Could you restate the entries below word for word and leave the images out?

_ _ _ _

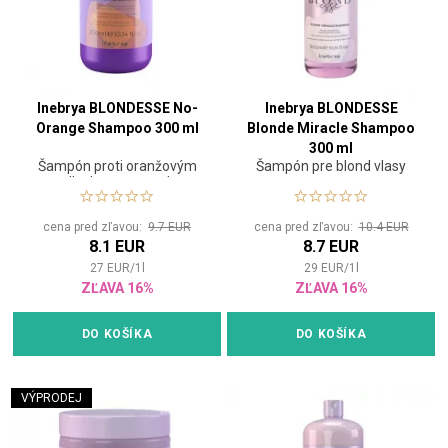
Inebrya BLONDESSE No-
Inebrya BLONDESSE
Orange Shampoo 300 ml
Blonde Miracle Shampoo
300 ml
Šampón proti oranžovým
Šampón pre blond vlasy
odleskom na svetlo
gaštanové, farbené alebo
zosvetlené vlasy
cena pred zľavou:
9.7 EUR
cena pred zľavou:
10.4 EUR
8.1 EUR
8.7 EUR
27
EUR
/
1
l
29
EUR
/
1
l
ZĽAVA 16%
ZĽAVA 16%
DO KOŠÍKA
DO KOŠÍKA
VÝPRODEJ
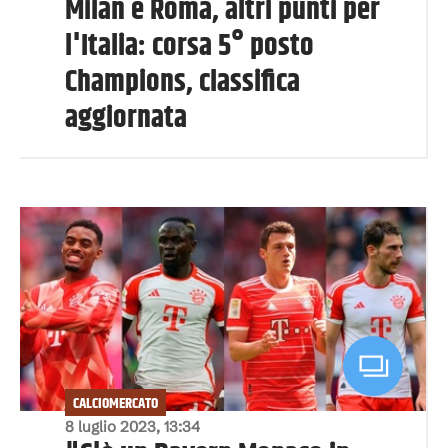
Milan e Roma, altri punti per
l'Italia: corsa 5° posto
Champions, classifica
aggiornata
CALCIOMERCATO
8 luglio 2023, 13:34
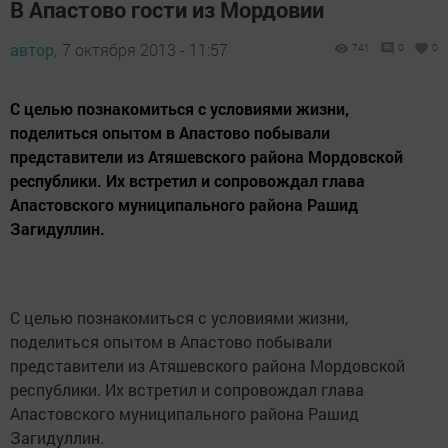
В Апастово гости из Мордовии
автор,
7 октября 2013 - 11:57
741
0
0
С целью познакомиться с условиями жизни,
поделиться опытом в Апастово побывали
представители из Атяшевского района Мордовской
республики. Их встретил и сопровождал глава
Апастовского муниципального района Рашид
Загидуллин.
С целью познакомиться с условиями жизни,
поделиться опытом в Апастово побывали
представители из Атяшевского района Мордовской
республики. Их встретил и сопровождал глава
Апастовского муниципального района Рашид
Загидуллин.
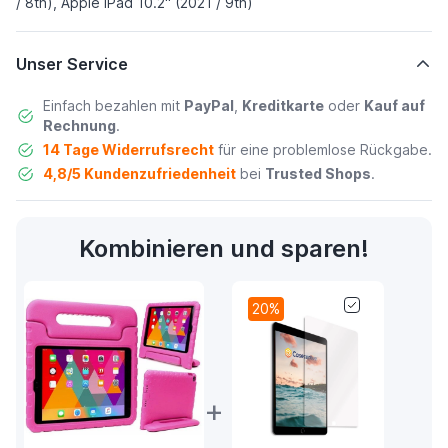
/ 8th), Apple iPad 10.2" (2021 / 9th)
Unser Service
Einfach bezahlen mit
PayPal
,
Kreditkarte
oder
Kauf auf
Rechnung
.
14 Tage Widerrufsrecht
für eine problemlose Rückgabe.
4,8/5 Kundenzufriedenheit
bei
Trusted Shops
.
Kombinieren und sparen!
20%
+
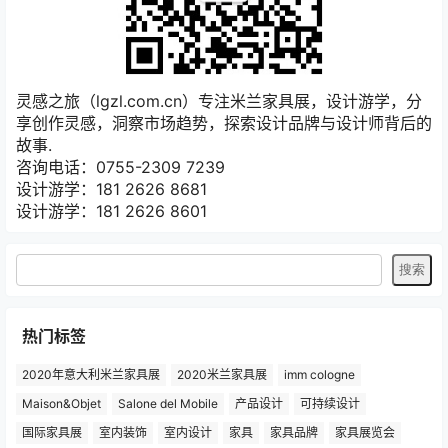
灵感之旅（lgzl.com.cn）专注米兰家具展，设计游学，分
享创作灵感，洞察市场趋势，探索设计品牌与设计师背后的
故事.
咨询电话：0755-2309 7239
设计游学：181 2626 8681
设计游学：181 2626 8601
热门标签
2020年意大利米兰家具展
2020米兰家具展
imm cologne
Maison&Objet
Salone del Mobile
产品设计
可持续设计
国际家具展
室内装饰
室内设计
家具
家具品牌
家具展览会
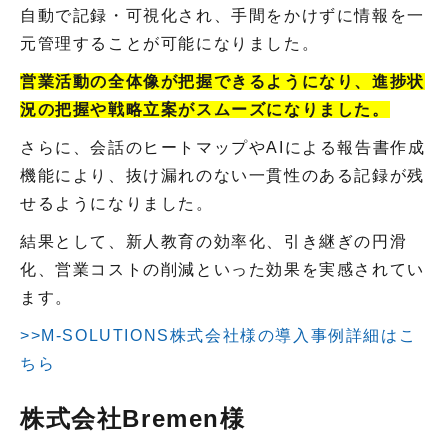
自動で記録・可視化され、手間をかけずに情報を一
元管理することが可能になりました。
営業活動の全体像が把握できるようになり、進捗状
況の把握や戦略立案がスムーズになりました。
さらに、会話のヒートマップやAIによる報告書作成
機能により、抜け漏れのない一貫性のある記録が残
せるようになりました。
結果として、新人教育の効率化、引き継ぎの円滑
化、営業コストの削減といった効果を実感されてい
ます。
>>M-SOLUTIONS株式会社様の導入事例詳細はこ
ちら
株式会社Bremen様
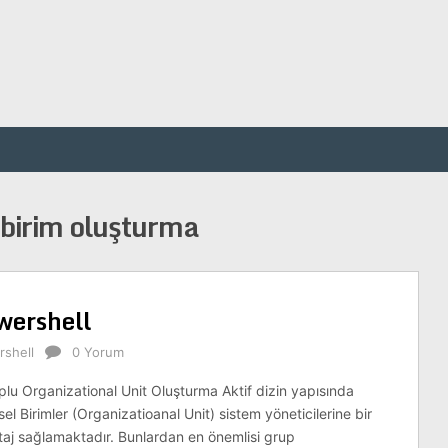
 birim oluşturma
wershell
shell
0 Yorum
plu Organizational Unit Oluşturma Aktif dizin yapısında
l Birimler (Organizatioanal Unit) sistem yöneticilerine bir
aj sağlamaktadır. Bunlardan en önemlisi grup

_ _ _ _

RESPONSE TO THE EXERCISE
Inebrya BLONDESSE No-
Inebrya BLONDESSE
Orange Shampoo 300 ml
Blonde Miracle Shampoo
300 ml
Šampón proti oranžovým
Šampón pre blond vlasy
odleskom na svetlo
gaštanové, farbené alebo
zosvetlené vlasy
cena pred zľavou:
9.7 EUR
cena pred zľavou:
10.4 EUR
8.1 EUR
8.7 EUR
27
EUR
/
1
l
29
EUR
/
1
l
ZĽAVA 16%
ZĽAVA 16%
DO KOŠÍKA
DO KOŠÍKA
VÝPRODEJ
Milan e Roma, altri punti per
l'Italia: corsa 5° posto
Champions, classifica
aggiornata
CALCIOMERCATO
8 luglio 2023, 13:34
В Апастово гости из Мордовии
автор,
7 октября 2013 - 11:57
741
0
0
С целью познакомиться с условиями жизни,
поделиться опытом в Апастово побывали
представители из Атяшевского района Мордовской
республики. Их встретил и сопровождал глава
Апастовского муниципального района Рашид
Загидуллин.
С целью познакомиться с условиями жизни,
поделиться опытом в Апастово побывали
представители из Атяшевского района Мордовской
республики. Их встретил и сопровождал глава
Апастовского муниципального района Рашид
Загидуллин.
/ 8th), Apple iPad 10.2" (2021 / 9th)
Unser Service
Einfach bezahlen mit
PayPal
,
Kreditkarte
oder
Kauf auf
Rechnung
.
14 Tage Widerrufsrecht
für eine problemlose Rückgabe.
4,8/5 Kundenzufriedenheit
bei
Trusted Shops
.
Kombinieren und sparen!
20%
+
灵感之旅（lgzl.com.cn）专注米兰家具展，设计游学，分
享创作灵感，洞察市场趋势，探索设计品牌与设计师背后的
故事.
咨询电话：0755-2309 7239
设计游学：181 2626 8681
设计游学：181 2626 8601
热门标签
2020年意大利米兰家具展
2020米兰家具展
imm cologne
Maison&Objet
Salone del Mobile
产品设计
可持续设计
国际家具展
室内装饰
室内设计
家具
家具品牌
家具展览会
自動で記録・可視化され、手間をかけずに情報を一
元管理することが可能になりました。
営業活動の全体像が把握できるようになり、進捗状
況の把握や戦略立案がスムーズになりました。
さらに、会話のヒートマップやAIによる報告書作成
機能により、抜け漏れのない一貫性のある記録が残
せるようになりました。
結果として、新人教育の効率化、引き継ぎの円滑
化、営業コストの削減といった効果を実感されてい
ます。
>>M-SOLUTIONS株式会社様の導入事例詳細はこ
ちら
株式会社Bremen様
 birim oluşturma
wershell
shell
0 Yorum
plu Organizational Unit Oluşturma Aktif dizin yapısında
l Birimler (Organizatioanal Unit) sistem yöneticilerine bir
aj sağlamaktadır. Bunlardan en önemlisi grup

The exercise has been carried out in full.